After tough battles to breach IS defences in south Fallujah, elite Iraqi forces conquered the rest of the city with relative ease.
They took full control of the city on Sunday after IS fighters abandoned the Jolan neighbourhood and retreated to rural areas to the west.
The account of the air strikes provided by the JOC suggests IS fighters had no choice but to attempt a suicidal convoy that they knew would leave them exposed to air strikes.
- Massive convoy -
According to Rasool and other military sources, the first strikes broke up a massive initial convoy that stretched several kilometres (miles).
Some left their vehicles and hid in a spot which was subsequently struck by Iraqi aircraft, resulting in a very high death toll, he said.

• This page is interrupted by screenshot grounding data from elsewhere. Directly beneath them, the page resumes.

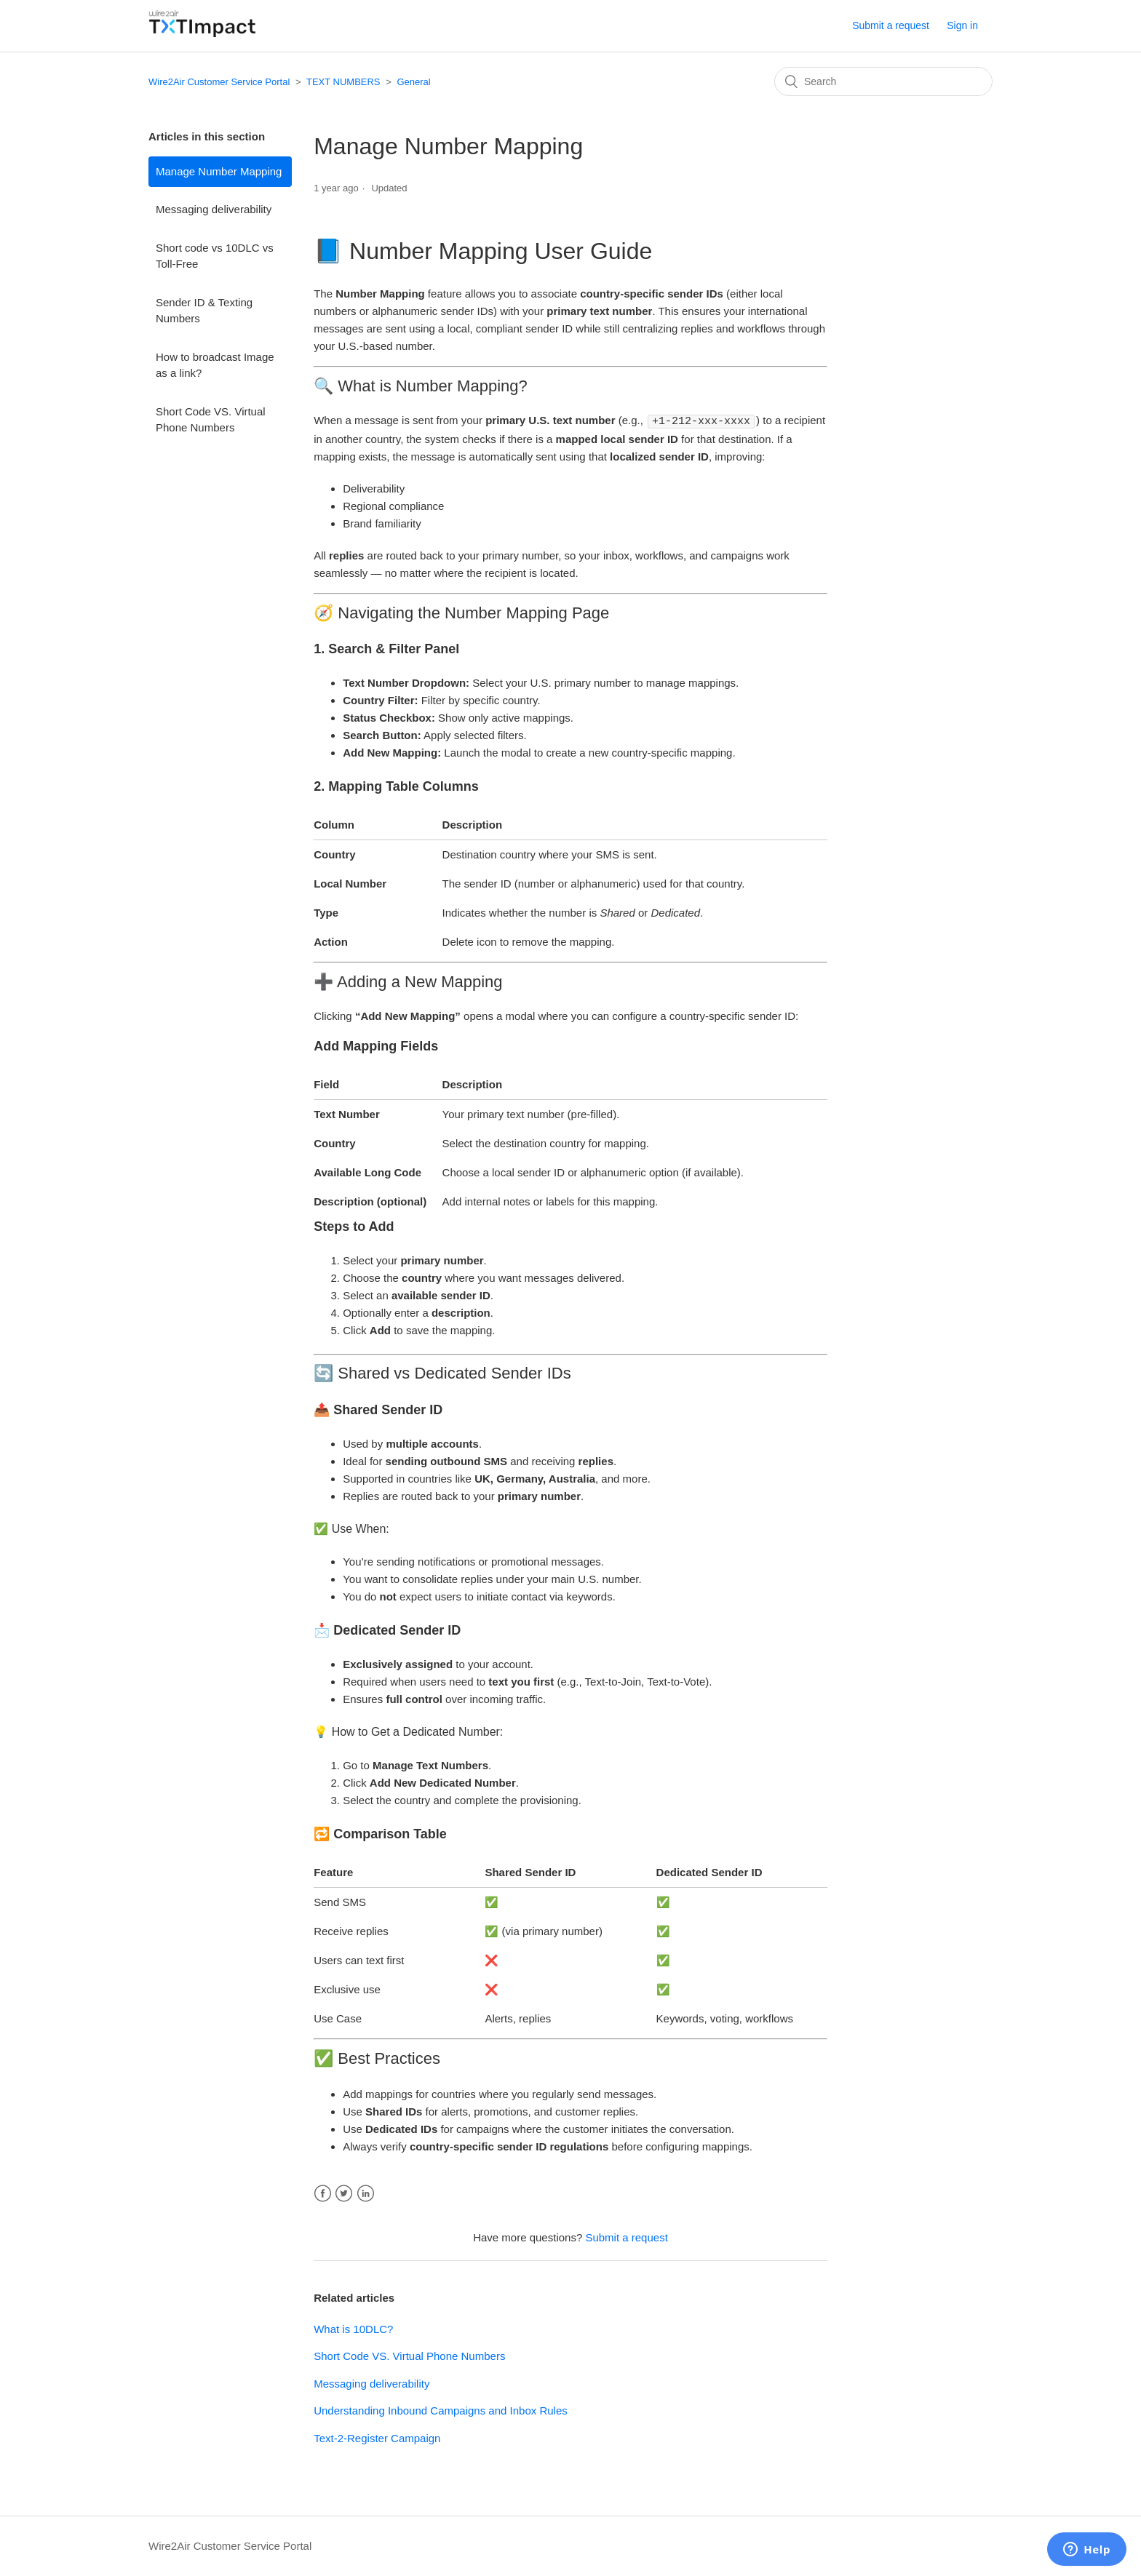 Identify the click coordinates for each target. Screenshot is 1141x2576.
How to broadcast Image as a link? (215, 365)
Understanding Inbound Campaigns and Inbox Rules (441, 2410)
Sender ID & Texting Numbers (204, 310)
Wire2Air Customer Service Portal (219, 81)
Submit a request (890, 25)
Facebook (323, 2193)
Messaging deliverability (213, 209)
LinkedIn (366, 2193)
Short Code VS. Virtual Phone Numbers (211, 419)
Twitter (344, 2193)
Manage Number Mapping (219, 171)
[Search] (883, 81)
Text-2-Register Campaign (377, 2437)
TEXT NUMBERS (343, 81)
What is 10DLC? (353, 2328)
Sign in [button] (962, 25)
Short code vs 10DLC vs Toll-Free (215, 256)
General (413, 81) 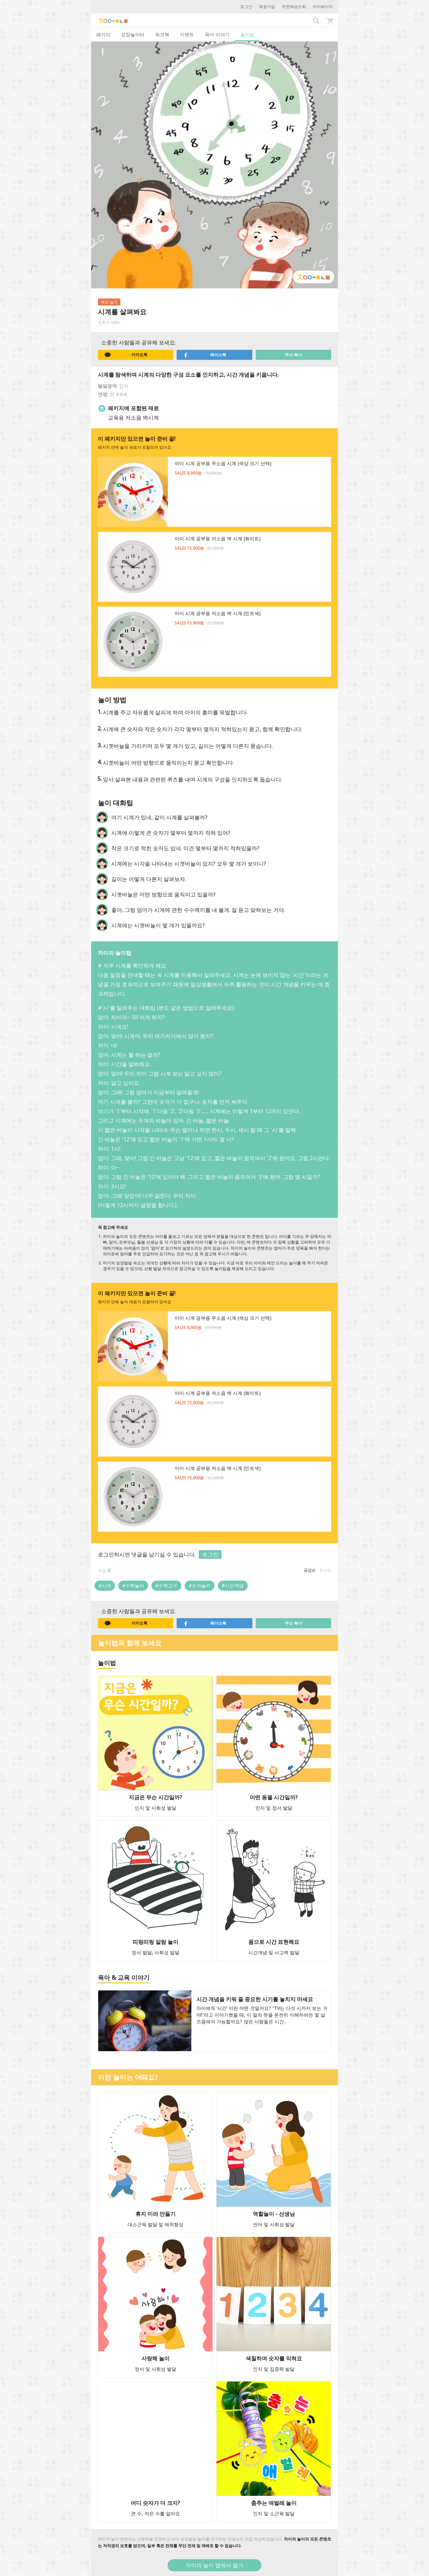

Fragments of the convoy were able to move on and some more vehicles were destroyed in subsequent strikes.
"We achieved a great victory by killing dozens of militants and the leaders of this organisation who tried to flee after their defeat," Rasool said.
The JOC said that the majority of the strikes were carried out by Iraqi aircraft and that US-led coalition warplanes joined the operation later.
It was not immediately clear whether some IS militants were able to survive the aerial onslaught and reach their strongholds near Syria.
The strikes appear to spell the end of fixed IS positions in eastern Anbar province, further shrinking the "caliphate" the group proclaimed over large parts of Iraq and Syria two years ago.
After losing the provincial capital Ramadi, as well as the towns of Heet and Rutba, defeat in Fallujah means the jihadist footprint in their traditional stronghold of Anbar is limited to areas near the Syrian border.
Iraqi forces are now training their sights on Mosul and pressing simultaneous operations from the south and the east of Qayyarah, a town in the Tigris valley they want to use as a launchpad for a full-fledged offensive on IS's de facto Iraqi capital.